[Saved entries]
+ + + +

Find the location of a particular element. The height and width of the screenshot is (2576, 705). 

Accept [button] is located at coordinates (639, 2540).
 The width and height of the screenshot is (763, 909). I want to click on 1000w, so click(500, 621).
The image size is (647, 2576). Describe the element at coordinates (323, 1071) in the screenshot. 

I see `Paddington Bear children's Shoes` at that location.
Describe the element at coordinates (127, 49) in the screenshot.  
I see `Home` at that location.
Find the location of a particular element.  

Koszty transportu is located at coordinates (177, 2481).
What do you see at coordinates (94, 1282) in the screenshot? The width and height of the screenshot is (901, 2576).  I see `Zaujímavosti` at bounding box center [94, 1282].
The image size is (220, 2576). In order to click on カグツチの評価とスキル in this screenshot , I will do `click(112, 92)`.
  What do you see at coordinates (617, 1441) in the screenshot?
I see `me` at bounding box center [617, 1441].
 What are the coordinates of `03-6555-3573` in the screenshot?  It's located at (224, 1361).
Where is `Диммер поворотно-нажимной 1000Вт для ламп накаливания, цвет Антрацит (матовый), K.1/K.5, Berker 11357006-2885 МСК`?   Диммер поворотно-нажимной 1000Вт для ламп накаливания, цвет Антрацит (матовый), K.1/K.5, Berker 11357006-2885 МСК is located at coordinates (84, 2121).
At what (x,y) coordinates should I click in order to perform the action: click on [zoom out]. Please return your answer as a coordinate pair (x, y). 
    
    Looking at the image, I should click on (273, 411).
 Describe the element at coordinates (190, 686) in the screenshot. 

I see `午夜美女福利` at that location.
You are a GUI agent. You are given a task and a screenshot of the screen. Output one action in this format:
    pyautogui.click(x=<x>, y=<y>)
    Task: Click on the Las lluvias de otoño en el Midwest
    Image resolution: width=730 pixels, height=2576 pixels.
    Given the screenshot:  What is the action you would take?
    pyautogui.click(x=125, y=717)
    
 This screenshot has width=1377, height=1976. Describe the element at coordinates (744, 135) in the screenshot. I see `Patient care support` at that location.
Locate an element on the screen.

+ + + +

**Problem:**
Please quote the data above in full, with no line missing.

**Expected answer:**
Find the location of a particular element. The height and width of the screenshot is (2576, 705). 

Accept [button] is located at coordinates (639, 2540).
 The width and height of the screenshot is (763, 909). I want to click on 1000w, so click(500, 621).
The image size is (647, 2576). Describe the element at coordinates (323, 1071) in the screenshot. 

I see `Paddington Bear children's Shoes` at that location.
Describe the element at coordinates (127, 49) in the screenshot.  
I see `Home` at that location.
Find the location of a particular element.  

Koszty transportu is located at coordinates (177, 2481).
What do you see at coordinates (94, 1282) in the screenshot? The width and height of the screenshot is (901, 2576).  I see `Zaujímavosti` at bounding box center [94, 1282].
The image size is (220, 2576). In order to click on カグツチの評価とスキル in this screenshot , I will do `click(112, 92)`.
  What do you see at coordinates (617, 1441) in the screenshot?
I see `me` at bounding box center [617, 1441].
 What are the coordinates of `03-6555-3573` in the screenshot?  It's located at (224, 1361).
Where is `Диммер поворотно-нажимной 1000Вт для ламп накаливания, цвет Антрацит (матовый), K.1/K.5, Berker 11357006-2885 МСК`?   Диммер поворотно-нажимной 1000Вт для ламп накаливания, цвет Антрацит (матовый), K.1/K.5, Berker 11357006-2885 МСК is located at coordinates (84, 2121).
At what (x,y) coordinates should I click in order to perform the action: click on [zoom out]. Please return your answer as a coordinate pair (x, y). 
    
    Looking at the image, I should click on (273, 411).
 Describe the element at coordinates (190, 686) in the screenshot. 

I see `午夜美女福利` at that location.
You are a GUI agent. You are given a task and a screenshot of the screen. Output one action in this format:
    pyautogui.click(x=<x>, y=<y>)
    Task: Click on the Las lluvias de otoño en el Midwest
    Image resolution: width=730 pixels, height=2576 pixels.
    Given the screenshot:  What is the action you would take?
    pyautogui.click(x=125, y=717)
    
 This screenshot has width=1377, height=1976. Describe the element at coordinates (744, 135) in the screenshot. I see `Patient care support` at that location.
Locate an element on the screen.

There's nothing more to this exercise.